И когда уже прибыл в Железногорск, перебрал множество разных профессий, стал сталеваром, заимел дочь, построил дом, ему показалось, что он своего добился, но все ему было мало — оглядывался на других и часто ловил себя на мысли, что не так живет, без радости и полного счастья.
— Идем в сад, — строго сказал он жене.
Белые майские яблони… Кругом зелено, теплынь от солнечных желтых лучей, а яблони дрожат, и чуть розоватое пушистое цветение их — словно снег, который не успел растаять. Неба над ними не заметно.
Быков ступал сапогами по мягкой, взрыхленной земле, стучал ножницами по колену.
Он подходил к яблонькам как хозяин, не замечал, что раздвигает плечами нежные веточки, и, хмуро прищурившись, выискивал старые не расцветшие ветки. Ножницы его, тяжелые и заржавленные, лязгали, и когда старая откусанная ветка хрустела и падала вниз, он по привычке отбрасывал ее ногой в сторону.
Крякал, оглядываясь на жену, наблюдал, как она берет ветку неторопливо усталыми, но ловкими руками, пригибаясь, будто кланялась земле.
И снова он шел меж яблонь, и снова лязгал ножницами. Он даже не пожалел, когда неосторожно отхватил железом тонкую белую веселую веточку.
Только дождь, внезапно нахлынувший, загнал Быкова и его жену в дом.
А белые душистые майские яблони распушились еще больше, и их чуть розоватые лепестки стали голубыми, и на каждом лепестке дрожало по капле.
Быков из-под навеса над крыльцом оглядел свой сад, в котором еще много хранилось мертвых веток, сарай, где давно перемешалась живность: корова, свиньи, куры. У каждой живности свое отгороженное место.
Жена его, скрестив иссохшие от вечной работы руки на груди, стояла у притолоки двери, устало наклонив голову и грустно поглядывая в небо.
Опять молитва!

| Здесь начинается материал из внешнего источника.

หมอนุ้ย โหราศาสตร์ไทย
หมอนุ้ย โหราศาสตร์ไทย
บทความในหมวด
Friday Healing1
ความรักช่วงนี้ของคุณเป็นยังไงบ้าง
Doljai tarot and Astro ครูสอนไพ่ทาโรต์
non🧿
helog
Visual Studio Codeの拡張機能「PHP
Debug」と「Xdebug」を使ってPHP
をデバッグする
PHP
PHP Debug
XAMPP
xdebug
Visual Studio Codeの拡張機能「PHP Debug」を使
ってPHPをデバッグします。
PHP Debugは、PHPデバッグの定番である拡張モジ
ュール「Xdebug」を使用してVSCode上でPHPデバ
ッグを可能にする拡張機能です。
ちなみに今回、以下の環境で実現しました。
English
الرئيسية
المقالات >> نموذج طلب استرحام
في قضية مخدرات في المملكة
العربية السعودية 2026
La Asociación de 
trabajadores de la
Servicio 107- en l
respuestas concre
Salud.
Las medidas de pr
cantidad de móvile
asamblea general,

Опять пресвятая богородица! И это в его доме, в семье передового сталевара! Сколько раз доказывал жене, что бога не может быть, что пора кончать монастырские привычки, но икону Николая угодника не снимал в спальне над кроватью жены, хотя и грозился это сделать.

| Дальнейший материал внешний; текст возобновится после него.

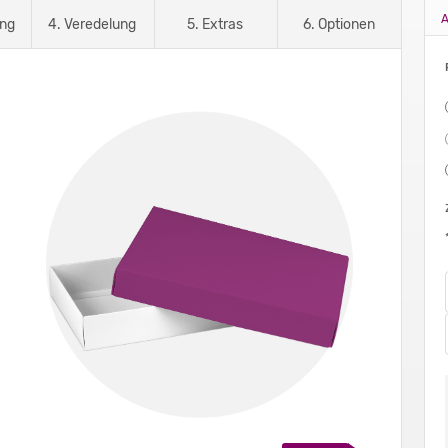
A
ung
4. Veredelung
5. Extras
6. Optionen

Пусть тешится баба. Зато послушная, как прислуга в доме.
Дождь перестал. Тучи ушли куда-то или растаяли в небе, и вот оно, высокое-высокое, чистое и голубое, раскинулось над городом, над заводским прудом, над священной рудной горой, изгрызанной экскаваторами, которая поднималась к небу разноцветными ступеньками-карьерами. Солнце било в них густыми лучами, и эти полосы-ступеньки казались выплавленными из красной меди. Оттуда, будто ступая по ним, выбросилась в небо чудо-радуга, как арка из цветов, соединяя берега Урала — левый и правый.

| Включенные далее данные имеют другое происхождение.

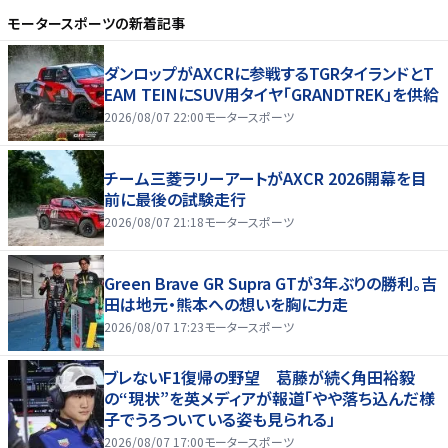
モータースポーツ
の新着記事
ダンロップがAXCRに参戦するTGRタイランドとT
EAM TEINにSUV用タイヤ「GRANDTREK」を供給
2026/08/07 22:00
モータースポーツ
チーム三菱ラリーアートがAXCR 2026開幕を目
前に最後の試験走行
2026/08/07 21:18
モータースポーツ
Green Brave GR Supra GTが3年ぶりの勝利。吉
田は地元・熊本への想いを胸に力走
2026/08/07 17:23
モータースポーツ
ブレないF1復帰の野望 葛藤が続く角田裕毅
の“現状”を英メディアが報道「やや落ち込んだ様
子でうろついている姿も見られる」
2026/08/07 17:00
モータースポーツ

Быкову почудилось, что радуга шагнула в его яблони. И правда, над пышными белыми ветками, во влажном воздухе искрились желтые, синие, розовые бусинки.
— Пошли! — приказал жене Быков.
И снова хрустели ветки, снова лязгали ножницы, и снова тяжелые, облепленные грязью сапоги Быкова топтали давно оттаявшую землю, готовую, как он любил выражаться, рождать для него «всякую овощ».
И снова нудный для обоих каждодневный разговор.
— Клавдия спит или опять читает?
— Спит. Ей в ночную смену.
Падают ветки к ногам. Лязгают ножницы.
— Та-ак! — тянет Быков и утирает рукавом капли, скатившиеся с лепестков ему на лицо. — Лаборантка! Строптива уж очень. У других дочери как дочери. И родителей чтут, и к замужеству готовятся.
— Да куда ей спешить. Она ведь в институт собирается, — подает свой робкий голос жена.
— А ей, вишь, не по нраву наши порядки, наше житье-бытье, — перебил ее Быков. — Хм! На свои трудовые все куплено. Обед ей, между прочим, каждый день подавай…
— Да что уж ты, отец, на Клавушку так…
— Цыц! — Быков обернулся и крепко сжал ножницы в пальцах. Побагровели пальцы.
— Институт, что ж… я не прочь. Это вроде верного приданого. А только боюсь я, как бы не засиделась в девках в институте своем. Трудно сейчас замуж выдавать да женить. А надо бы ей об этом подумать. Не больно уж красива, а гонору хоть отбавляй. Тьфу!
— Придет срок, придет.
— Срок-то придет, да жених к другой уйдет! — Быков рассмеялся удачной шутке, и он уже мысленно решил повторить ее своей дочери Клавдии.
— Говорят, Виктор Зарубин скоро приедет. Большим инженером стал.
Быков крякнул и в душе рассердился на жену. Он и сам знал об этом, знал, что Клавдия переписывается с ним и ждет его, рассердился, но не подал виду, а только басом, глухо пробормотал:
— Мало ли вокруг инженеров сейчас. Любого выбирай.